Poison Flowers
Page 1
Table of Contents
Other Bella Books by Nat Burns
About the Author
Chapter One
Chapter Two
Chapter Three
Chapter Four
Chapter Five
Chapter Six
Chapter Seven
Chapter Eight
Chapter Nine
Chapter Ten
Chapter Eleven
Chapter Twelve
Chapter Thirteen
Chapter Fourteen
Chapter Fifteen
Chapter Sixteen
Chapter Seventeen
Chapter Eighteen
Chapter Nineteen
Chapter Twenty
Chapter Twenty-One
Chapter Twenty-Two
Chapter Twenty-Three
Chapter Twenty-Four
Chapter Twenty-Five
Chapter Twenty-Six
Chapter Twenty-Seven
Chapter Twenty-Eight
Chapter Twenty-Nine
Chapter Thirty
Chapter Thirty-One
Chapter Thirty-Two
Chapter Thirty-Three
Chapter Thirty-Four
Chapter Thirty-Five
Chapter Thirty-Six
Copyright © 2013 by Nat Burns
Bella Books, Inc.
P.O. Box 10543
Tallahassee, FL 32302
All rights reserved. No part of this book may be reproduced or transmitted in any form or by any means, electronic or mechanical, including photocopying, without permission in writing from the publisher.
First published 2013
eBook released 2013
Editor: Medora MacDougall
Cover Designer: Judy Fellows
ISBN 13: 978-1-59493-321-9
PUBLISHER’S NOTE
The scanning, uploading, and distribution of this book via the Internet or via any other means without the permission of the publisher is illegal and punishable by law. Please purchase only authorized electronic editions, and do not participate in or encourage electronic piracy of copyrighted materials. Your support of the author’s rights is appreciated.
Other Bella Books by Nat Burns
Two Weeks in August
House of Cards
Identity
The Quality of Blue
The Book of Eleanor
Dedication
I’d like to dedicate this book to my two daughters, Jessica and Rachel, who, even when very small, showed infinite patience as they waited for mom to scribble yet one more story.
Acknowledgment
Many thanks to Bella Books, my home away from home, and to my sweet editor, Medora MacDougall. What would I do without her calm advice? Also thanks to those friends who pre-read Poison Flowers and shared their advice and approval. It was much appreciated.
About the Author
Nat Burns lives in beautiful Albuquerque, New Mexico, truly the Land of Enchantment, where she writes full time, helped by a houseful of cats. www.natburns.com
Chapter One
“Hey, baby, what you doing out here all by yourself?”

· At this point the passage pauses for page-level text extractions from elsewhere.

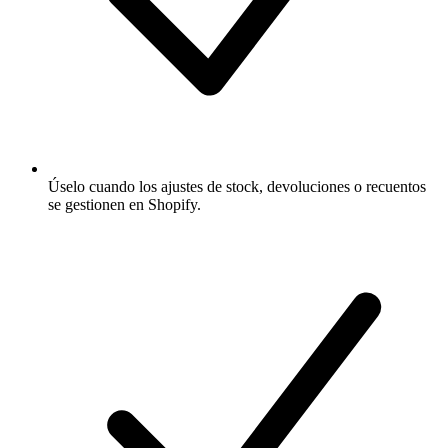
Úselo cuando los ajustes de stock, devoluciones o recuentos
se gestionen en Shopify.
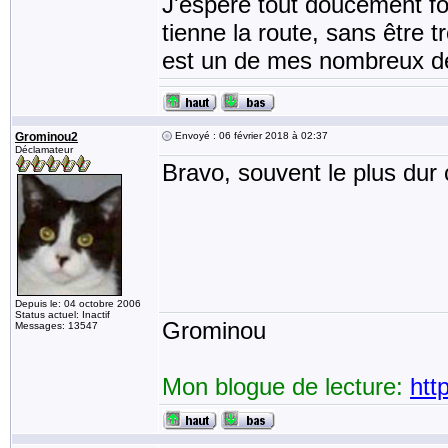
J'espère tout doucement fo
tienne la route, sans être t
est un de mes nombreux dé
Grominou2
Envoyé : 06 février 2018 à 02:37
Déclamateur
Bravo, souvent le plus dur
Depuis le: 04 octobre 2006
Status actuel: Inactif
Grominou
Messages: 13547
Mon blogue de lecture:
htt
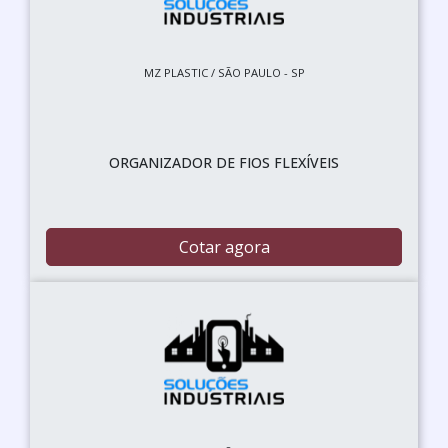
MZ PLASTIC / SÃO PAULO - SP
ORGANIZADOR DE FIOS FLEXÍVEIS
Cotar agora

The young man appeared before her with such abruptness that she gasped and choked, breaking into a spasm of coughing. She held up one hand, gesturing for him to wait as she struggled for control. The youth, no older than seventeen certainly, turned to his handful of friends and snickered at her predicament. They responded with muffled laughter.
Eyeing them as she tried to still her spasming throat, Marya knew a moment of fear. She had an open mind, always had. She truly believed in freedom of expression. Yet she also knew the dangers arising from substance abuse and irresponsible young people. It wasn’t the group’s abundance of tattoos and piercings that alarmed her nor their choices of black leather as accouterments. It was the challenge of their eyes as they watched her. She could see them making judgments: How much harm would come to them if they harmed her?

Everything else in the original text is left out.